Many legal scholars, including Nathaniel Persily, have derided the Independent State Legislature theory, pointing out that it gives "intellectual respectability to an otherwise insane, antidemocratic argument." An upcoming law review article by Akhil Amar and Vikram Amar goes into more detail, dismantling the theory as ahistorical and "utterly indefensible." 

But this once-fringe theory is making its way to the mainstream of the highly effective conservative legal project. It's not just the two emergency applications at the Supreme Court. Even the influential Harvard Law Review lent intellectual credibility to this notion when it published a note in February on novel legal theories that would expand the power of states over elections — and election results.

And the roots of this theory in conservative legal circles might stretch back farther. As books like Jane Mayer's "Dark Money," Nancy MacLean's "Democracy in Chains" and Anne Nelson's "Shadow Network" have reported, a central strategy in the conservative ecosystem for the past 50 years has been the establishment of academic beachheads where conservative ideas (and thinkers) can be sponsored, incubated and then disseminated with the imprimatur of intellectual legitimacy. Ideas matter, and getting them into the mainstream takes both time and validation by thought leaders. It is perhaps no coincidence that several of the most notable early defenders of this theory of extraordinary state power over elections after the Bush v. Gore decision were linked to the University of Chicago Law School, historically a conservative beachhead.

Republican legislators and their allies are also working to further normalize the rhetoric around radically expanded state power among the public. In November 2020, Donald Trump's own Homeland Security Department declared the 2020 election the most secure in the nation's history. Yet radicalized Republican state legislators and conservative media sources have mainstreamed the Big Lie. Those legislatures have then used the Big Lie as a pretext for additional voting restrictions, to install partisan actors in positions that could prevent honest, accurate results from being certified, and order expensive audits and reports re-litigating the election results. 

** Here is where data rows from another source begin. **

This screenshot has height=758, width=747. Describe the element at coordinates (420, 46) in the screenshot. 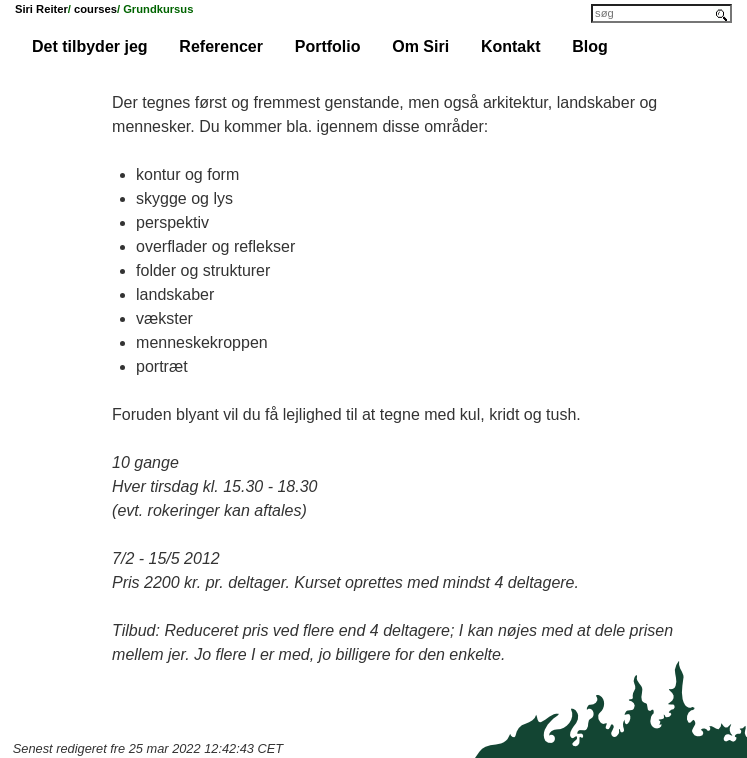 I see `Om Siri` at that location. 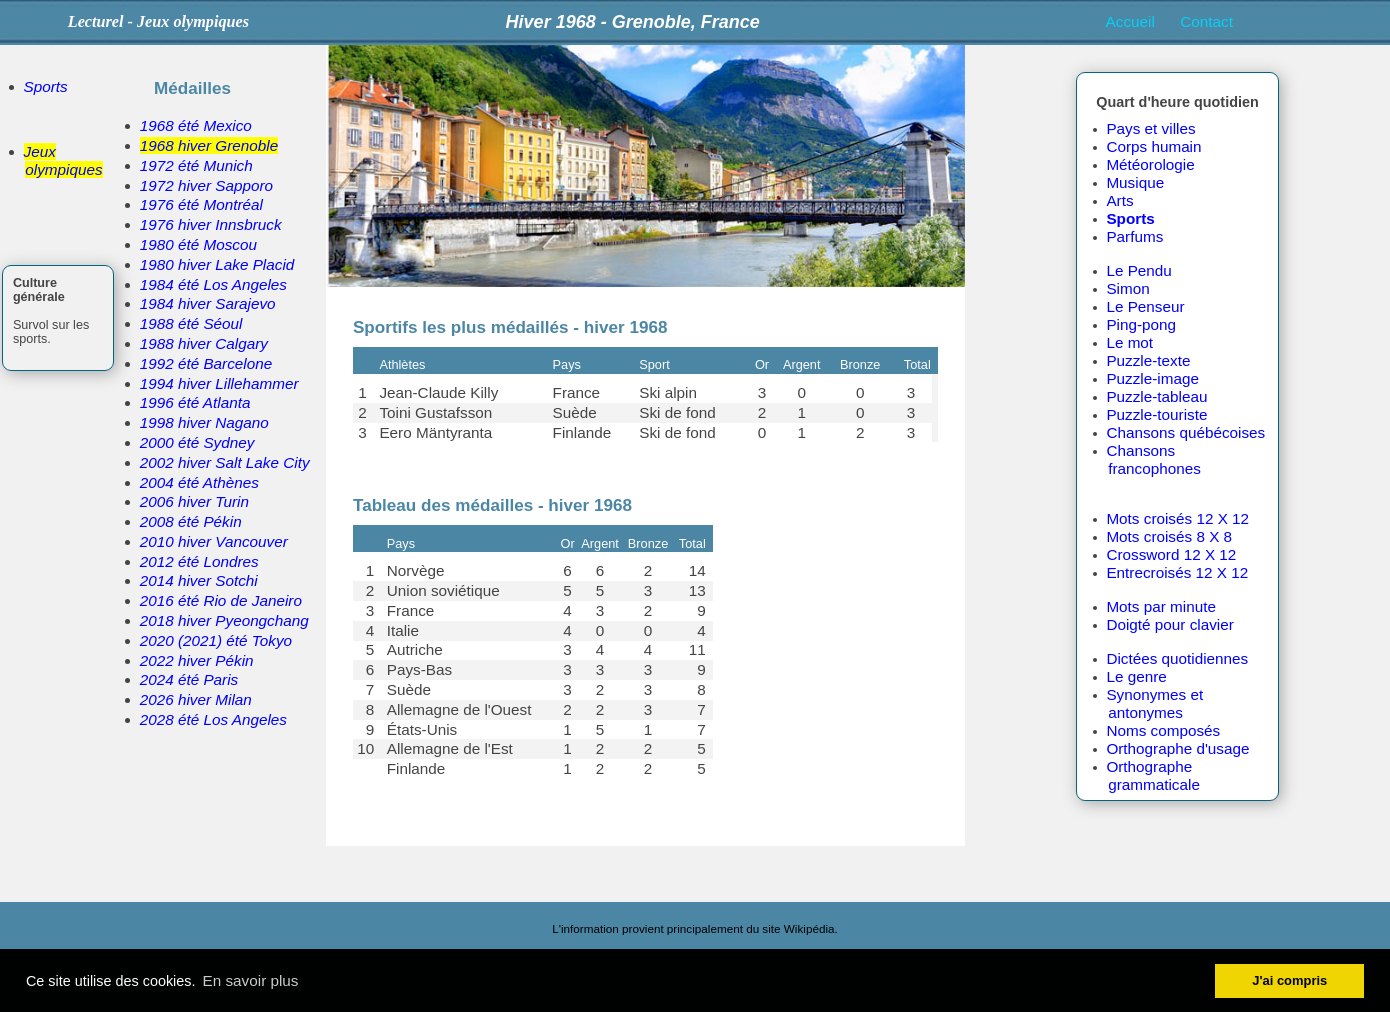 The width and height of the screenshot is (1390, 1012). What do you see at coordinates (1145, 306) in the screenshot?
I see `Le Penseur` at bounding box center [1145, 306].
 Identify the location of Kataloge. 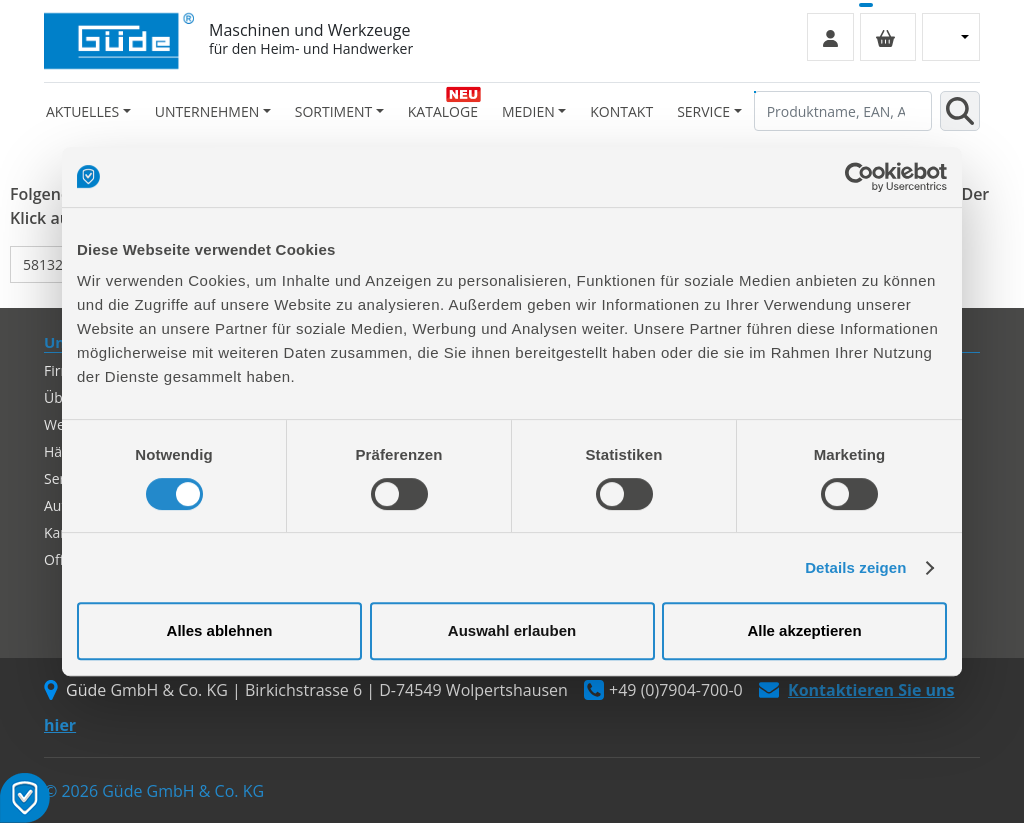 (443, 111).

Just last week, Wisconsin's wacky 2020 election probe came to its end. The final report (delivered to perhaps the most gerrymandered legislature in the nation) is all the more astonishing considering it's written by a retired state judge. It baldly asserts that the legislature has the sweeping authority to "decertify'"presidential electors if the legislature concludes they were, vaguely, "not the slate of electors that best accorded with the election if run consistent with all relevant Wisconsin laws." 

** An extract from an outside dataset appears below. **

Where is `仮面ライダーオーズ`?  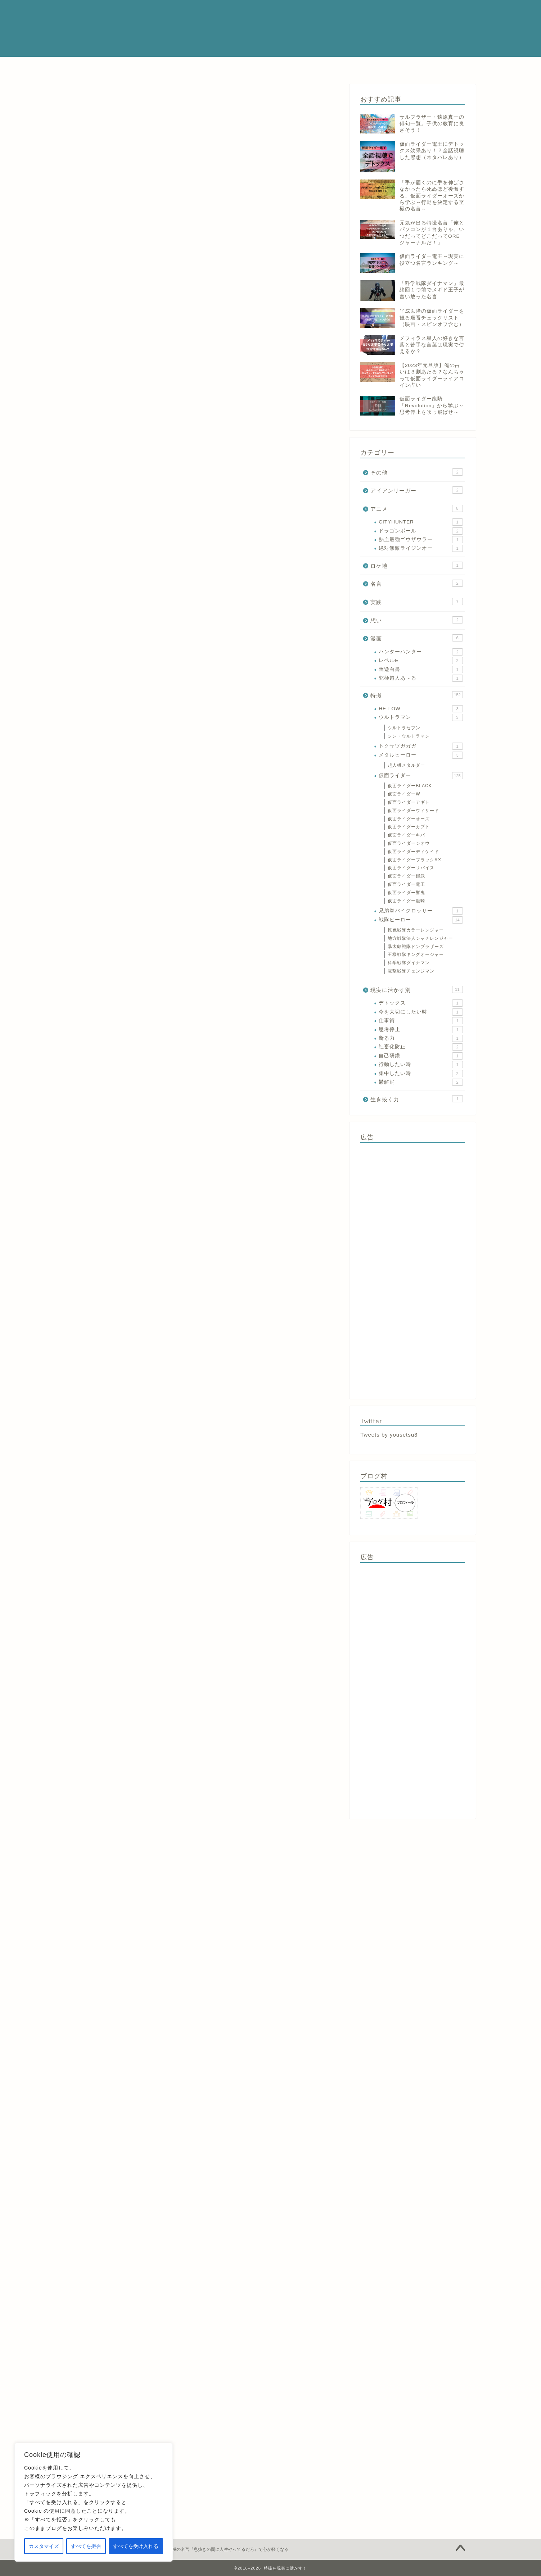 仮面ライダーオーズ is located at coordinates (409, 818).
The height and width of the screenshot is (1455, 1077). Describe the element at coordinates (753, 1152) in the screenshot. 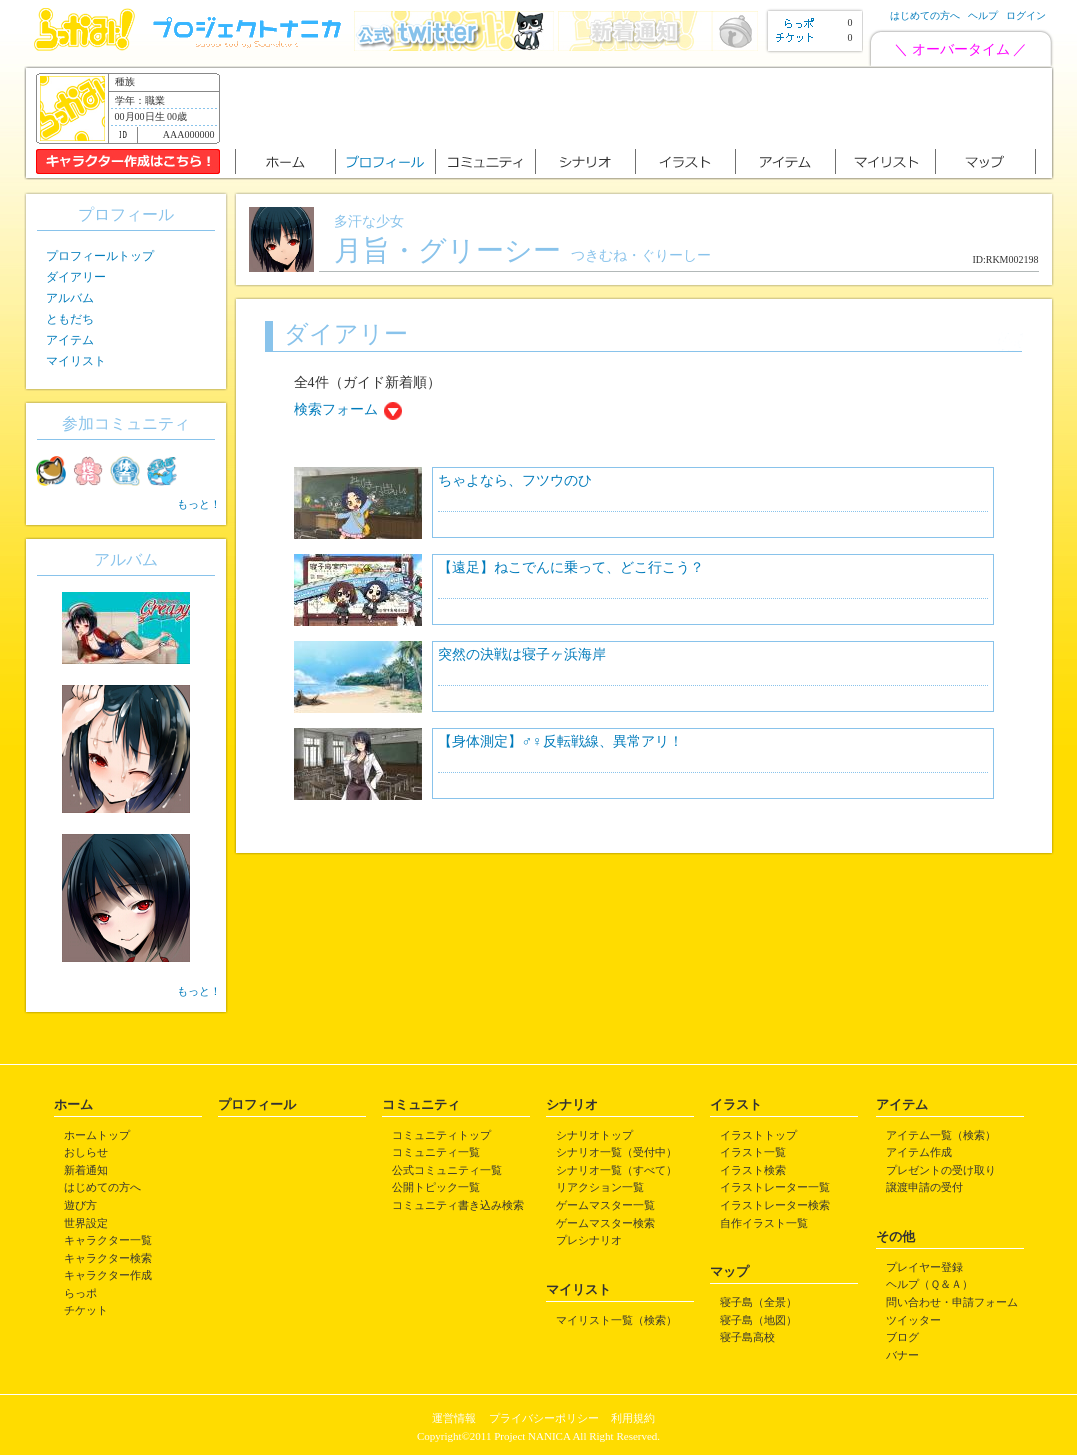 I see `イラスト一覧` at that location.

While this report bears no legal authority, it further disseminates these ideas, keeping them in the news and serving to spread and normalize a rhetoric that shocks the conscience now, but might not do so for much longer. It's yet another reminder that Republicans are actively and openly plotting for the next Jan. 6 — and that next time, they'll be in a stronger position to achieve the once-unthinkable.

Checkmating democracy in the state capitals

Republicans lack a popular mandate for the policies they pursue in state legislatures, whether those involve banning books or restricting reproductive rights. They fear the changing demographics of an increasingly multiracial nation. And so they have broken faith with democracy and are rigging rules to entrench themselves in office in near-perpetuity. 

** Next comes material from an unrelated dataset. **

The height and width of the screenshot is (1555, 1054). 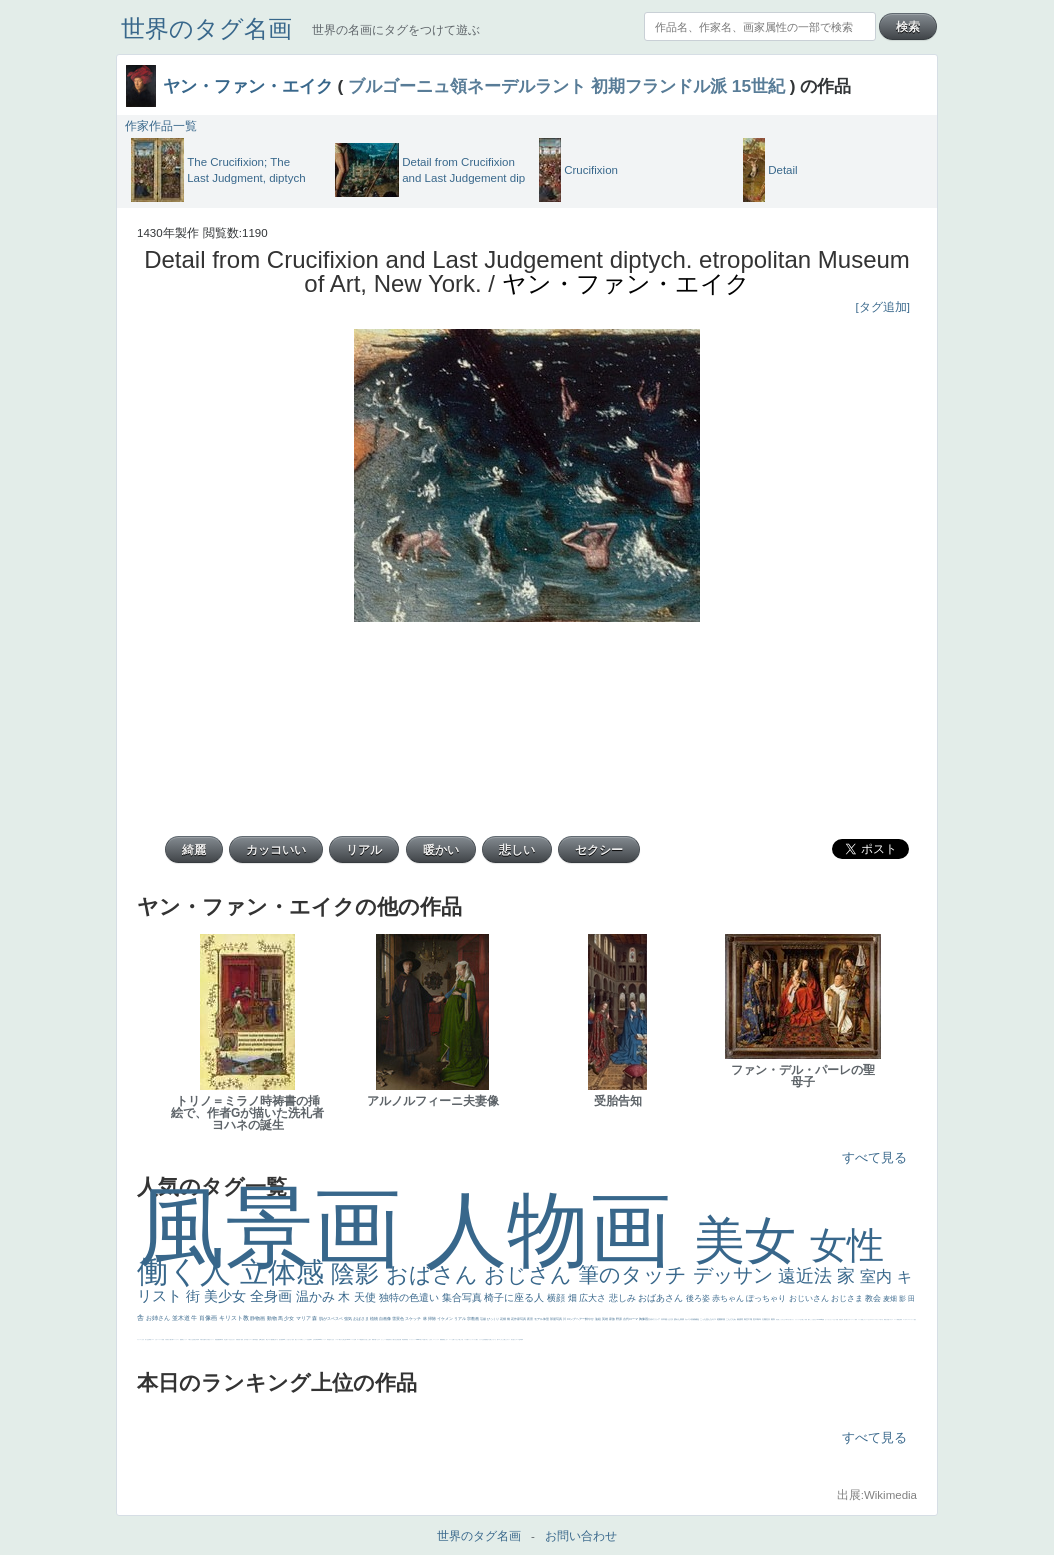 I want to click on スケッチ, so click(x=413, y=1318).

Sometimes democracies unravel with violence, right in front of us. The threat we face is a different one: A crackpot legal theory that could be accepted by robed ideologues installed on the nation's highest court, blocking, one by one, every avenue for voters, courts, elections or anything at all to stop them from turning our democracy into something unrecognizable. Let's be clear: the Independent State Legislature theory aims to clear a pathway for unchecked power in runaway state legislatures. So while voters won a rare and important victory at the Supreme Court this week, pay close attention: The gathering storm clouds haven't dissipated yet.